Is this usual behavior for Amano Shrimp?
(Yes the photo is the right way up!)






It's one of 6 that were added to the tank yesterday, but as far as I can tell ony one has been climbing out of the water.
They all seemed a little subdued for the first hour or so then all set to work happily feasting on Diatoms, though I've only seen 5 at a time and can't identify individuals. It is possible one of them has molted already, but I can't quite see or get to the discarded shuck. 

This shrimp seemed to be atracted to the more oxygenated water at that part of the tank (more surface agitation just there) and only tried to get out for maybe 5 or 10 min (as far as I know). It has stopped soing it now.

Is it normal, and if not, what is likely to be the cause? 
(The water stats are fine, water changes / filter cleaning have been regular, and the tank should be well cycled after about 2 months, so I'd be suprised if there's a problem with water quality.)


----------



## Bobtastic (14 Jun 2011)

I'm sure it's been know for shrimp and other crustaceans to make attempts for freedom!

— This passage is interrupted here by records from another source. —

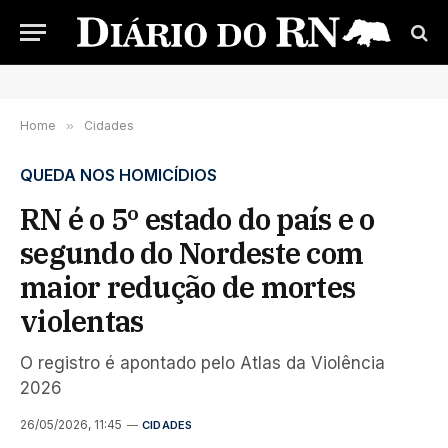
Home
»
Cidades
QUEDA NOS HOMICÍDIOS
RN é o 5º estado do país e o
segundo do Nordeste com
maior redução de mortes
violentas
O registro é apontado pelo Atlas da Violência
2026
26/05/2026, 11:45
CIDADES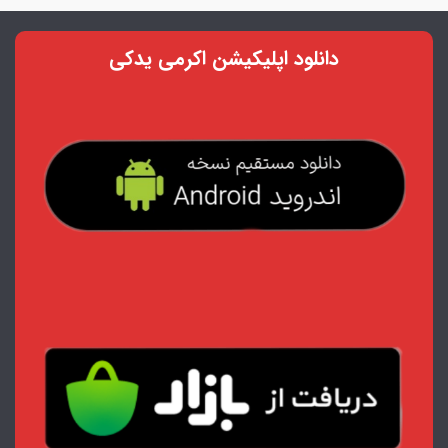
دانلود اپلیکیشن اکرمی یدکی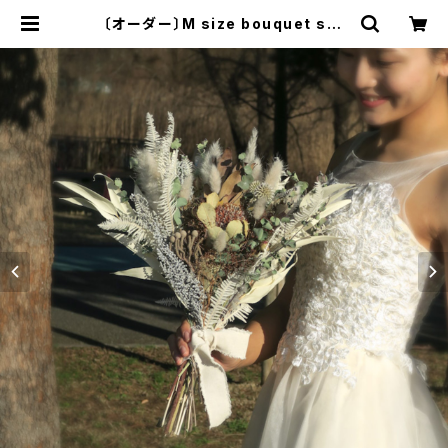
〔オーダー〕M size bouquet set
（オーダーメイドブーケ2点セット）ウ
ェディングブーケ | Florilege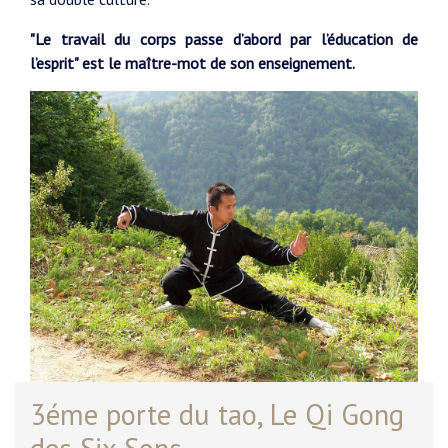
"Le travail du corps passe d’abord par l’éducation de
l’esprit" est le maître-mot de son enseignement.
3éme porte du tao, Le Qi Gong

You're going to bring The CEG down on you about home test kits! You know he'll say that you can only trust your flora and fauna to say that your water chemistry is ok.

When was your last water change?


----------



## idris (14 Jun 2011)

I've already had to bear the Wrath Of Ceg once in the last 24hrs for suggesting I might add fauna. God help me now I have. (Other deities are available.) And I'll happily defend my use of them on another thread  but not this one. 

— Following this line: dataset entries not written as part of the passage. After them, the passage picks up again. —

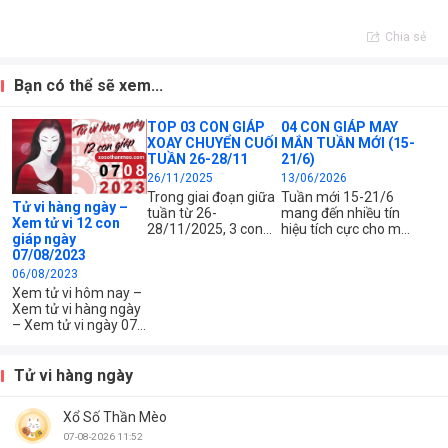
Chia sẻ
Bạn có thể sẽ xem...
TOP 03 CON GIÁP
04 CON GIÁP MAY
XOAY CHUYỂN CUỐI
MẮN TUẦN MỚI (15-
TUẦN 26-28/11
21/6)
26/11/2025
13/06/2026
Trong giai đoạn giữa
Tuần mới 15-21/6
Tử vi hàng ngày –
tuần từ 26-
mang đến nhiều tín
Xem tử vi 12 con
28/11/2025, 3 con
hiệu tích cực cho một
giáp ngày
giáp này sẽ gặp sự
số con giáp. Không
07/08/2023
xoay chuyển mạnh
chỉ công việc thuận
06/08/2023
mẽ, những khó khăn
lợi, tài lộc khởi sắc
sẽ được hóa giải,
mà chuyện tình cảm
Xem tử vi hôm nay –
mang đến cơ hội lớn
và các mối quan hệ
Xem tử vi hàng ngày
trong công việc và tài
cũng có nhiều điểm
– Xem tử vi ngày 07
chính. Hãy cùng xem
sáng.
tháng 08 năm 2023
họ là ai!
của 12 con giáp –
Xem tử vi chi tiết 12
Tử vi hàng ngày
con giáp – tuổi Tý,
Sửu, Dần, Mão, Thìn,
Xổ Số Thần Mèo
Tị, Ngọ, Mùi, Thân,
Dậu, Tuất, Hợi – Xem
07-08-2026 11:52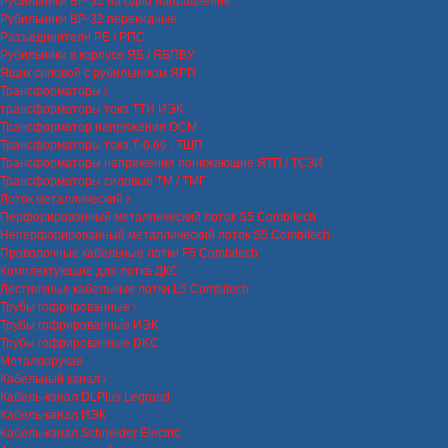
Рубильники ВР-32 на одно направление
Рубильники ВР-32 перекидные
Разъединители РЕ / РПС
Рубильники в корпусе ЯБ / ЯБПВУ
Ящик силовой с рубильником ЯРП
Трансформаторы
трансформаторы тока ТТИ ИЭК
Трансформатор напряжения ОСМ
Трансформаторы тока Т-0.66 , ТШП
Трансформаторы напряжения понижающие ЯТП / ТСЗИ
Трансформаторы силовые ТМ / ТМГ
Лоток металлический
Перфорированный металлический лоток S5 Combitech
Неперфорированный металлический лоток S5 Combitech
Проволочные кабельные лотки F5 Combitech
Комплектующие для лотка ДКС
Лестничные кабельные лотки L5 Combitech
Трубы гофрированные
Трубы гофрированные ИЭК
Трубы гофрированные DKC
Металлорукав
Кабельный канал
Кабель-канал DLPlus Legrand
Кабель-канал ИЭК
Кабель-канал Schneider Electric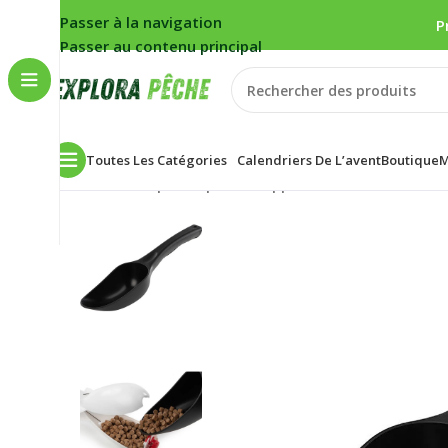
Passer à la navigation
P
Passer au contenu principal
Toutes Les Catégories
Calendriers De L’avent
Boutique
M
Accueil
/
Carpe
/
Propulsion appâts
/
Louches
/
Louche 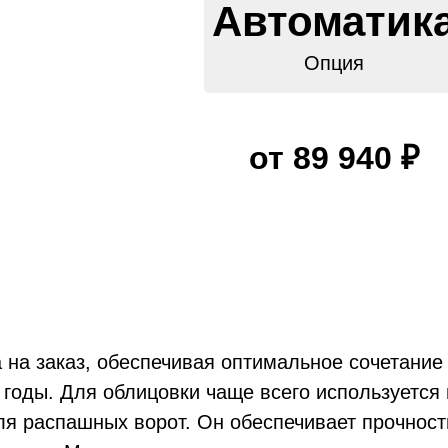
Автоматик
Опция
от 89 940 ₽
на заказ, обеспечивая оптимальное сочетание 
х ворот из профлис
ных ворот АМВ
 годы. Для облицовки чаще всего используетс
я распашных ворот. Он обеспечивает прочност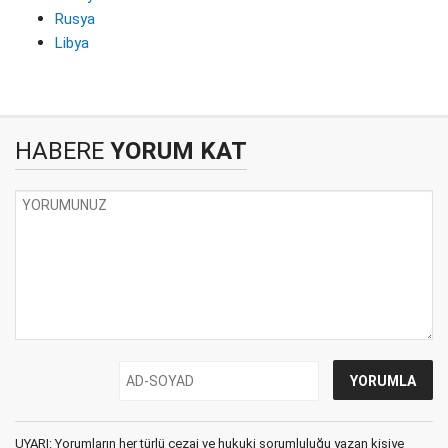
Rusya
Libya
HABERE
YORUM KAT
UYARI: Yorumların her türlü cezai ve hukuki sorumluluğu yazan kişiye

Did a 30% water change and rinsed the filter media yesterday, about 4-5hrs before the livestock went in.


----------



## Radik (14 Jun 2011)

They are escape artists. I found one Amano 4 meters from tank once. 2 days ago I found one CRS next to tank.. when I was about to throw her away she moved leg. So I put her back to tank and she got 2nd chance now.


----------



## idris (14 Jun 2011)

Radik said:
			
		

> I found one Amano 4 meters from tank once.

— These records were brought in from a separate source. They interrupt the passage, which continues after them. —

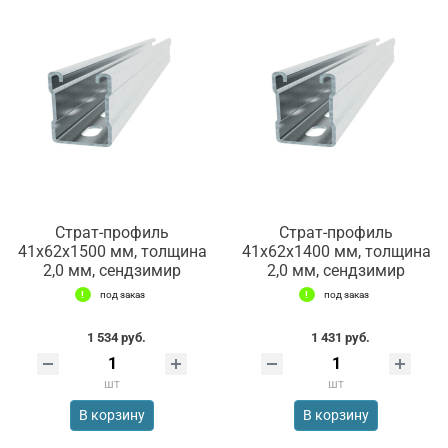
Страт-профиль
Страт-профиль
41х62х1500 мм, толщина
41х62х1400 мм, толщина
2,0 мм, сендзимир
2,0 мм, сендзимир
под заказ
под заказ
1 534 руб.
1 431 руб.
шт
шт
В корзину
В корзину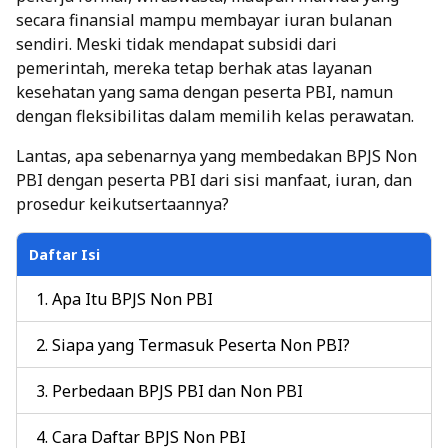
secara finansial mampu membayar iuran bulanan
sendiri. Meski tidak mendapat subsidi dari
pemerintah, mereka tetap berhak atas layanan
kesehatan yang sama dengan peserta PBI, namun
dengan fleksibilitas dalam memilih kelas perawatan.
Lantas, apa sebenarnya yang membedakan BPJS Non
PBI dengan peserta PBI dari sisi manfaat, iuran, dan
prosedur keikutsertaannya?
Daftar Isi
Apa Itu BPJS Non PBI
Siapa yang Termasuk Peserta Non PBI?
Perbedaan BPJS PBI dan Non PBI
Cara Daftar BPJS Non PBI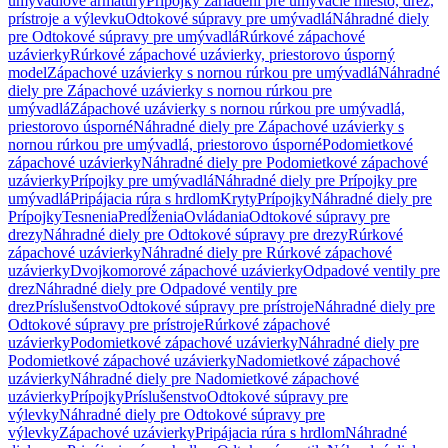
umývadlové armatúry
Prípojky zariadení pre umývacie miesto, drez,
prístroje a výlevku
Odtokové súpravy pre umývadlá
Náhradné diely
pre Odtokové súpravy pre umývadlá
Rúrkové zápachové
uzávierky
Rúrkové zápachové uzávierky, priestorovo úsporný
model
Zápachové uzávierky s nornou rúrkou pre umývadlá
Náhradné
diely pre Zápachové uzávierky s nornou rúrkou pre
umývadlá
Zápachové uzávierky s nornou rúrkou pre umývadlá,
priestorovo úsporné
Náhradné diely pre Zápachové uzávierky s
nornou rúrkou pre umývadlá, priestorovo úsporné
Podomietkové
zápachové uzávierky
Náhradné diely pre Podomietkové zápachové
uzávierky
Prípojky pre umývadlá
Náhradné diely pre Prípojky pre
umývadlá
Pripájacia rúra s hrdlom
Kryty
Prípojky
Náhradné diely pre
Prípojky
Tesnenia
Predĺženia
Ovládania
Odtokové súpravy pre
drezy
Náhradné diely pre Odtokové súpravy pre drezy
Rúrkové
zápachové uzávierky
Náhradné diely pre Rúrkové zápachové
uzávierky
Dvojkomorové zápachové uzávierky
Odpadové ventily pre
drez
Náhradné diely pre Odpadové ventily pre
drez
Príslušenstvo
Odtokové súpravy pre prístroje
Náhradné diely pre
Odtokové súpravy pre prístroje
Rúrkové zápachové
uzávierky
Podomietkové zápachové uzávierky
Náhradné diely pre
Podomietkové zápachové uzávierky
Nadomietkové zápachové
uzávierky
Náhradné diely pre Nadomietkové zápachové
uzávierky
Prípojky
Príslušenstvo
Odtokové súpravy pre
výlevky
Náhradné diely pre Odtokové súpravy pre
výlevky
Zápachové uzávierky
Pripájacia rúra s hrdlom
Náhradné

CHUFFING NORA!!! I thought they were aquatic   
I've got some holes in the cover glass for the pipes but I think I'll be covering those up or kitty's gonna get a snack


----------



## howanic (14 Jun 2011)

When I had a tank in my bedroom I woke up to find one crawling up my leg in bed with me! I still don't know how it got out of the tank, across the room, onto the bed and under the covers. Creepy

I'm sure this is a stupid question but hows your co2?


----------



## Bobtastic (14 Jun 2011)

Lol, that is amazing! I best not let the misses read these posts as she will never let me have shrimp again!

So seems to be normal Idris, just put up a crash net around your tanks cos it'll be a long way down!


----------



## idris (14 Jun 2011)

howanic said:
			
		

> ...I'm sure this is a stupid question but hows your co2?


Only adding a little Easycabo - nothing gaseous.


----------



## twg (15 Jun 2011)

Notorious for escaping these chaps.

I lost the majority of mine over the course of a few days. Would wake up each morning to discover another body nestled in the carpet   

I'm not sure where they were hoping to go, Japan maybe? One did make it downstairs to the kitchen, how he managed that i'll never know!


----------



## Bungy (13 Sep 2011)

Ive had this problem when setting up new tanks, first few days they seem to congregate at the top back corners and try and climb out - Never worked out why but can only assume they much prefer a fully matured tank with old water. Solution for me is making sure my water level is a couple of inches from full.


----------